Although the financial health of working Canadians is in better shape than last year, especially because of the impact of the pandemic on the savings trend, a survey conducted across the country found a significant increase in the number of people who are under financial stress.
While in 2019 the number of people saying they were “financially stressed” was 35%, that number reached 43% in 2020, according to the annual study of the Canadian Payroll Association (CPA) released on Monday.
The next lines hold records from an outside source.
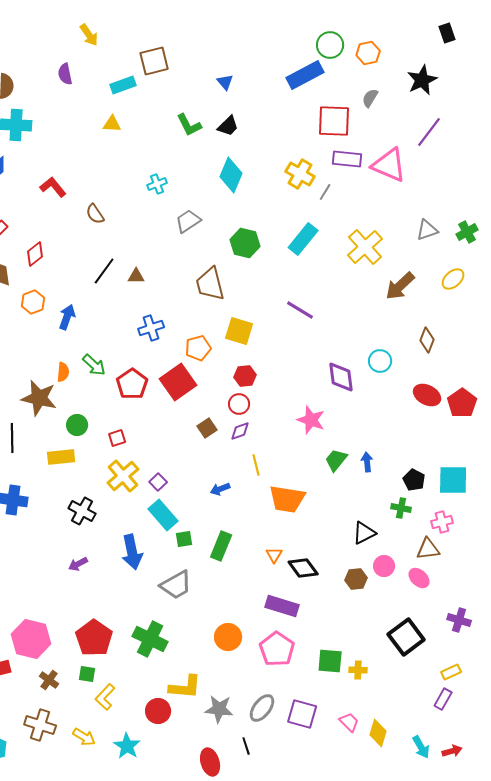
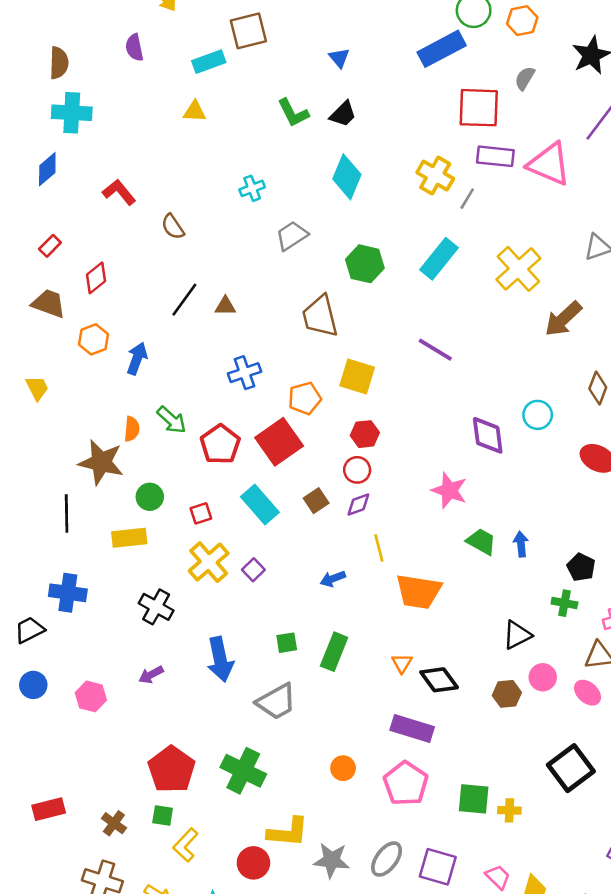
green trapezoid: (336, 460) -> (481, 542), turned 80
cyan rectangle: (163, 515) -> (260, 504), moved
orange circle: (228, 637) -> (343, 768), size x0.7
pink hexagon: (31, 639) -> (91, 696), moved, size x0.6

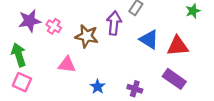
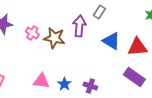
pink cross: (54, 26) -> (32, 33), moved
pink triangle: (67, 65) -> (41, 81), moved
purple cross: (135, 89) -> (90, 86), moved

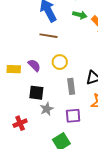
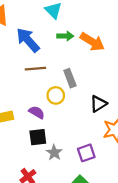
purple semicircle: (34, 65) -> (37, 112), moved
gray rectangle: (71, 86) -> (70, 78), moved

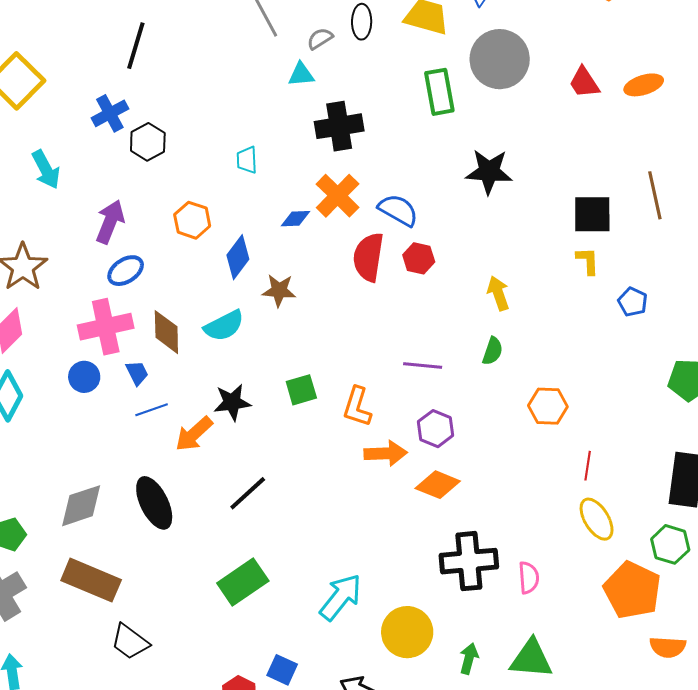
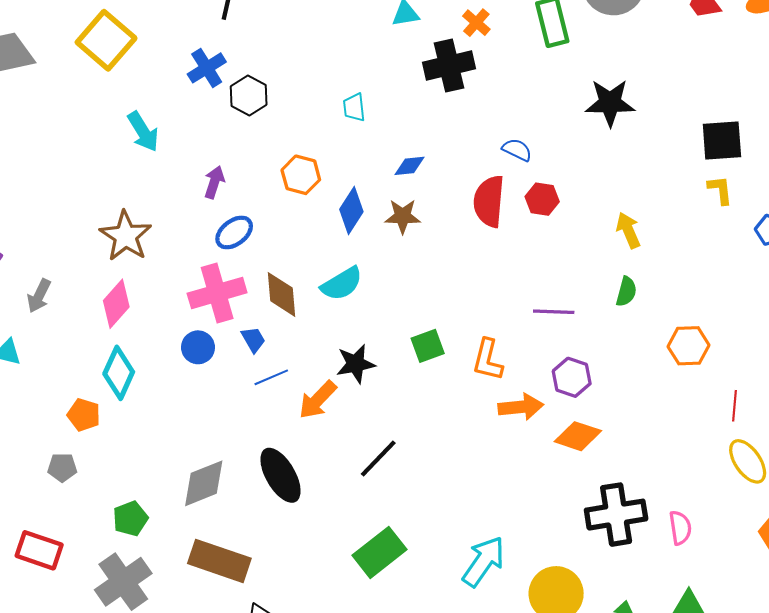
orange cross: (338, 196) -> (476, 23), moved, size x0.6
blue semicircle: (398, 210) -> (517, 150), size x0.7
purple arrow: (110, 222) -> (214, 182), size x0.7
brown star: (279, 290) -> (403, 216), moved

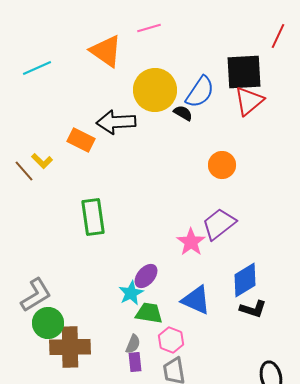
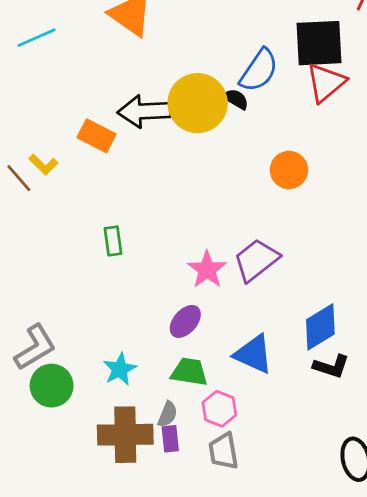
yellow circle: (155, 90) -> (198, 103), moved
green rectangle: (93, 217) -> (113, 241), size x0.6
purple trapezoid: (219, 224) -> (256, 260), moved
pink star: (191, 242) -> (207, 270), moved
cyan star: (131, 293) -> (120, 369), moved
brown cross: (70, 347) -> (125, 435), moved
This represents an increase of 8% in one year.
The responses received also point to a growing gap between people “at ease” and those who “manage”: 22% of workers are in the first category, and 65% in the second.
But the ACP study revealed the paradoxical effect of the pandemic on the population.
Indeed, while the numbers show that Canadians are not necessarily in poorer financial condition, mainly because of lower spending, the increase in financial stress could be explained by a large uncertainty about the economic outlook in the medium and long term. long term.
“Whether through coercion or fear, not having to go to work, buy lunch or pay for child care has enabled 62% of Canadian workers to save more. of 5% of their pay, whereas they were only 59% to do it in 2019 ”, it is written in the report of the CPA.
However, pandemic forces, the specter of a recession has a definite impact.
“The percentage of worried Canadian workers has increased by 28% among those who are financially comfortable or are doing well, rising to 63% among the former and 73% among the latter. This same percentage rose from 47% to 66% among financially stressed workers. ”
This almost generalized uncertainty is also transforming the retirement outlook for financially stressed people: 52% of them said they questioned their ability to retire, against 45% last year, an increase of 7%.